House Commerce, Commissioner Carr Target BEAD Program

In a June 2024 Perspectives from FSF Scholars, I focused a spotlight on insidious efforts by both the National Telecommunications and Information Administration (NTIA) and certain state-level bureaucracies to inject extraneous policy objectives like rate regulation and a fiber-at-any-cost bias – what I termed "devilish details" – into Broadband Equity, Access, and Deployment (BEAD) Program funding decisions. Recent news from the Hill and the FCC demonstrate that others share my concerns.

In a letter dated July 9, 2024, to NTIA Administrator Alan Davidson, House Energy and Commerce Committee Republican leaders wrote that "it appears that the NTIA may be evaluating initial proposals counter to Congressional intent and in violation of the law." And in written testimony prepared for a congressional hearing held that same day, FCC Commissioner Brendan Carr expressed his broad view that the BEAD Program "is going off the rails."

Noting the BEAD Program's unprecedented exemption from Freedom of Information Act (FOIA) requirements, House Energy and Commerce Committee Chair Cathy McMorris Rodgers (WA), Subcommittee on Communications and Technology Chair Bob Latta (OH), and Subcommittee on Oversight and Investigations Chair Morgan Griffith (VA) in their letter demanded greater visibility into why only 16 of the 56 initial proposals submitted by states and territories prior to year-end 2023 had been approved as of July 9, 2024. (The following day that total grew to 17 with the approval of Maryland's submission.)

In particular, the authors pointed to "anecdotal evidence" – the best available under the circumstances – indicating that NTIA "is directing [states] to set rates and conditioning approval of initial proposals on doing so." By way of example, they highlighted an objection by the Virginia Office of Broadband to NTIA's insistence upon "an exact price or formula" for its low-cost service option before its initial proposal would be approved, an impasse which I addressed here.

Chair McMorris Rodgers and Subcommittee Chairs Latta and Griffith therefore requested copies of "all communications between [NTIA] and state broadband offices as it relates to pending [BEAD Program] Initial Proposals" no later than July 23, 2024. They also sought information regarding "[t]he factors or conditions that are preventing state entities from having their initial proposals accepted," including "all instances where a state's initial proposal was not accepted … due in part to the BEAD's low-cost option requirement pricing as a factor in the decision."

The concerns of Commissioner Carr, meanwhile, include but are in no way constrained to rate regulation alone.
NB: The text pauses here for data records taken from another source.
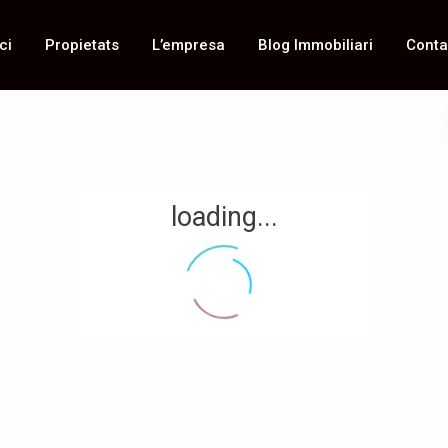
ci
Propietats
L’empresa
Blog Immobiliari
Conta
loading...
Labeling the $42.45 billion BEAD program "the slowest moving federal broadband deployment program in recent history" – after nearly 1,000 days, "not one person has been connected to the Internet with those dollars" – he pointed the finger at the convoluted, multistep design of the program and reminded the Subcommittee that this "failure to launch is not only predictable, it was predicted" by various members of Congress.

(For the record, it also was predicted by numerous Free State Foundation scholars: member of the Free State Foundation's Board of Academic Advisors Michelle P. Connolly, Ph.D., FSF President Randolph J. May, FSF Director of Policy Studies and Senior Fellow Seth L. Cooper, and me.)

Laying the blame at the feet of the Biden Administration for "layering on red tape and advancing a wish list of progressive goals," Commissioner Carr faulted specific elements of the BEAD Program as implemented – but not found in the text of the Infrastructure Investment and Jobs Act that lead to its creation – that "pursue a climate change agenda, [diversity, equity, and inclusion] requirements, technology biases, price controls, preferences for government-run networks, and rules that will undoubtedly lead to wasteful overbuilding."

Consequently, Commissioner Carr predicted that, at the end of the day and after all the money is gone, households, particularly rural households, will remain unserved "absent major reforms" that reign in wasteful spending on unrelated Biden Administration priorities and remove unnecessary bureaucratic hurdles.